What you return must match the records below exactly, down to each character.

### TASK MATERIAL:
%%
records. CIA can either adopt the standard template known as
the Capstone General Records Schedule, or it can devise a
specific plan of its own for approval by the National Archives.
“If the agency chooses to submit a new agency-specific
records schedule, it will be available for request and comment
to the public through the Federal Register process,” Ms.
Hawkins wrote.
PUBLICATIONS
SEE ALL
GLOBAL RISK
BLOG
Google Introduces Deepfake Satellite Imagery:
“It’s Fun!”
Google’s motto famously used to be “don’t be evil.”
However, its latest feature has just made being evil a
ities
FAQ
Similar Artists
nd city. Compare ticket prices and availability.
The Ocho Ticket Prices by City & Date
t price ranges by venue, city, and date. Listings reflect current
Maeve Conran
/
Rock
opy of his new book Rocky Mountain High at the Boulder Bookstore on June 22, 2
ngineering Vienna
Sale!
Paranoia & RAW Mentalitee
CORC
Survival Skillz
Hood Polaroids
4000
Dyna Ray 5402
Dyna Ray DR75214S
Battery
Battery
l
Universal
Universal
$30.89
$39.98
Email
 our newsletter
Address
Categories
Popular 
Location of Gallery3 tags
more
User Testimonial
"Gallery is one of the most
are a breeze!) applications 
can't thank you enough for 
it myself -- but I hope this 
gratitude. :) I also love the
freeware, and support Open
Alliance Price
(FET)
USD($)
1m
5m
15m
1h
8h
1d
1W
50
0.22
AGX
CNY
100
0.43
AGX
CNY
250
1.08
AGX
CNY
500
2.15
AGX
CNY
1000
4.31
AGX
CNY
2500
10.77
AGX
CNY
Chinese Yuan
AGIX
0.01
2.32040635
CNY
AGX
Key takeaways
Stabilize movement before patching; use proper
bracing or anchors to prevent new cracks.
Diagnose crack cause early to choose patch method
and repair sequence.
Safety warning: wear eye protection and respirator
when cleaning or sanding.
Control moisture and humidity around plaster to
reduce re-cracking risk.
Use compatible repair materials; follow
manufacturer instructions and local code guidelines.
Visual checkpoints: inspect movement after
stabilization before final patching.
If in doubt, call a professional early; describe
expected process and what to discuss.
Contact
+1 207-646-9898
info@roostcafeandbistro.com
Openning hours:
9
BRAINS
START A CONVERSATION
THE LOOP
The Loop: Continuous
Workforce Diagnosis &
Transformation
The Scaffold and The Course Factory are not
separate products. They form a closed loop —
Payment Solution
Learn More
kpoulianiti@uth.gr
%%
### WRITTEN RESPONSE:
records. CIA can either adopt the standard template known as
the Capstone General Records Schedule, or it can devise a
specific plan of its own for approval by the National Archives.
“If the agency chooses to submit a new agency-specific
records schedule, it will be available for request and comment
to the public through the Federal Register process,” Ms.
Hawkins wrote.
PUBLICATIONS
SEE ALL
GLOBAL RISK
BLOG
Google Introduces Deepfake Satellite Imagery:
“It’s Fun!”
Google’s motto famously used to be “don’t be evil.”
However, its latest feature has just made being evil a
ities
FAQ
Similar Artists
nd city. Compare ticket prices and availability.
The Ocho Ticket Prices by City & Date
t price ranges by venue, city, and date. Listings reflect current
Maeve Conran
/
Rock
opy of his new book Rocky Mountain High at the Boulder Bookstore on June 22, 2
ngineering Vienna
Sale!
Paranoia & RAW Mentalitee
CORC
Survival Skillz
Hood Polaroids
4000
Dyna Ray 5402
Dyna Ray DR75214S
Battery
Battery
l
Universal
Universal
$30.89
$39.98
Email
 our newsletter
Address
Categories
Popular 
Location of Gallery3 tags
more
User Testimonial
"Gallery is one of the most
are a breeze!) applications 
can't thank you enough for 
it myself -- but I hope this 
gratitude. :) I also love the
freeware, and support Open
Alliance Price
(FET)
USD($)
1m
5m
15m
1h
8h
1d
1W
50
0.22
AGX
CNY
100
0.43
AGX
CNY
250
1.08
AGX
CNY
500
2.15
AGX
CNY
1000
4.31
AGX
CNY
2500
10.77
AGX
CNY
Chinese Yuan
AGIX
0.01
2.32040635
CNY
AGX
Key takeaways
Stabilize movement before patching; use proper
bracing or anchors to prevent new cracks.
Diagnose crack cause early to choose patch method
and repair sequence.
Safety warning: wear eye protection and respirator
when cleaning or sanding.
Control moisture and humidity around plaster to
reduce re-cracking risk.
Use compatible repair materials; follow
manufacturer instructions and local code guidelines.
Visual checkpoints: inspect movement after
stabilization before final patching.
If in doubt, call a professional early; describe
expected process and what to discuss.
Contact
+1 207-646-9898
info@roostcafeandbistro.com
Openning hours:
9
BRAINS
START A CONVERSATION
THE LOOP
The Loop: Continuous
Workforce Diagnosis &
Transformation
The Scaffold and The Course Factory are not
separate products. They form a closed loop —
Payment Solution
Learn More
kpoulianiti@uth.gr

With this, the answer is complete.